Leaving Belfast, and discovering the coast is best with a car as there are so many beautiful villages en route to Giants Causeway which, with its dramatic coastline and ruins is also a natural phenomenon. The well-preserved Dunluce Castle from the 13th century can be seen just before approaching Giants Causeway, but Ireland’s Northern Coast is famous for Ballycastle (a pretty resort harbour town) Cushendall (also known as Capital of the Glens) and Bushmills (a small town famous for the world’s oldest distillery.
A 2 hour train trip from Belfast to Dublin is a great way to see the countryside. Dublin is divided into 3 areas and is compact and easy to explore. There are abundant parks and green areas to rest, but Dublin is so lively and attractive that the many shops, galleries, museums and attractions are hard to resist.

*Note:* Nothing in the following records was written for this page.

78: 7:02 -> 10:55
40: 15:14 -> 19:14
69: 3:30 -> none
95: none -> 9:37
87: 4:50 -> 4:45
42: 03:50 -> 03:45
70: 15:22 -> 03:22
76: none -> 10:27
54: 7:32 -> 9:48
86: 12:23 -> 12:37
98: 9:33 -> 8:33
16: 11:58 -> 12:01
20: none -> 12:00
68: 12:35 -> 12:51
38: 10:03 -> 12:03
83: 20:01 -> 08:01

Trinity College was a highlight for me. Originally a Protestant College, built in 1592, its lawns and grounds have seen famous playwrights such as Burke, Beckett and Goldsmith, but it’s the Chapel and Long Room (a spectacular library of 64 metres long) which houses over 200,000 texts, books and scripts, the most famous being the Book of Kells.
Chester Beatty Library next to Dublin Castle is another gem and one of the best museums in Ireland displaying Beatty’s personal collection of 300 copies of the Koran.

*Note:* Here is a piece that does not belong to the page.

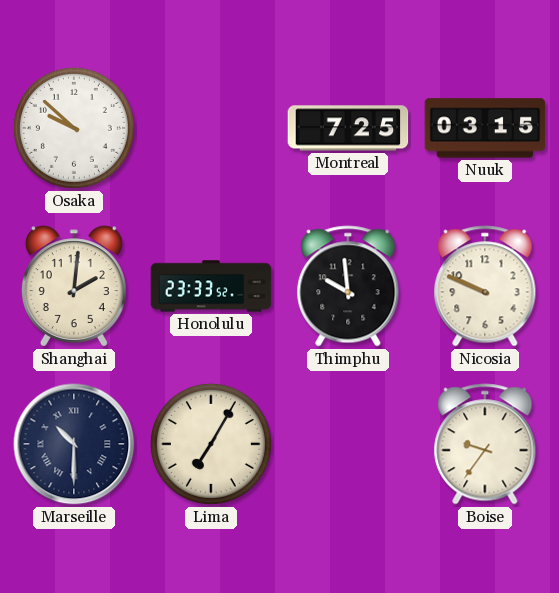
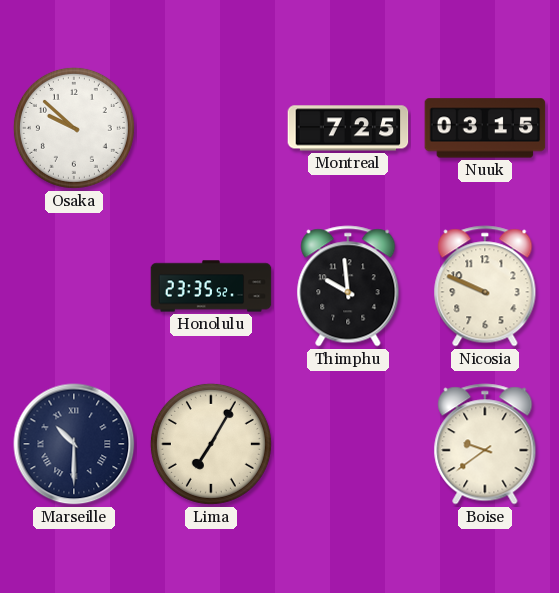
Shanghai: 2:01 -> none
Honolulu: 23:33 -> 23:35
Boise: 9:36 -> 9:39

Dublin Zoo is a great way to pass an afternoon, as is taking the DART Train to Howth and having a walk along the cliffs with fabulous views of Dublin Bay.
Malahide is a 12th century National Trust set in magnificent gardens and is a short distance from the National Botanical Gardens. If one is interested in shopping, there are numerous malls in Dublin, but the main shopping areas and streets are Grafton, George’s Street Arcade and O’Connell Street. From antique shops, tiny art galleries, impressive department stores or clothing outlets, Dublin has something for every shopaholic.
After a thirty minute train ride out of Dublin, you will find yourself in the charming village of Skerries. From here I travelled west through Kildare Galway and Limerick to the wild and scenic Atlantic Coast. It is rural, traditional and the countryside is speckled with sheep, peat bogs and cobbled villages. It is here that Gaelic traditions have survived and where Irish is spoken as a first language. An early morning start on a 40 foot sailing boat around the Aran Islands, and towards Clare Island and Croagh Patrick was memorable. Croagh Patrick named after the national Saint is Ireland’s holy mountain. The weekend I was there was Reek Sunday where a pilgrimage barefoot to the summit (2,510 feet) is made by those wishing to continue the traditions of Pagan rituals.
An evening at Dublin’s Abbey Theatre with its high standard of drama and theatre, or a classical; concert in one of the many concert halls, is a must for the culture seeker. Film fests, book festivals, annual dance, comedy, stage events – there is something for everyone.
Ireland is a beautiful country with open, warm and welcoming people. The food is delicious, hotels and accommodation are of a high standard and the transport system is easy to navigate. There is so much to do, see and experience that a once off trip will never be enough. A world in one country.